Task brief -
For this exercise, return all the data word for word, with images left out.

Saved data entries -
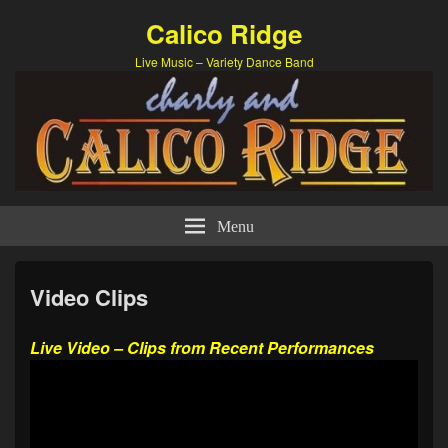
Calico Ridge
Live Music – Variety Dance Band
Menu
Video Clips
Live Video – Clips from Recent Performances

Task output -
Calico Ridge
Live Music – Variety Dance Band
Menu
Video Clips
Live Video – Clips from Recent Performances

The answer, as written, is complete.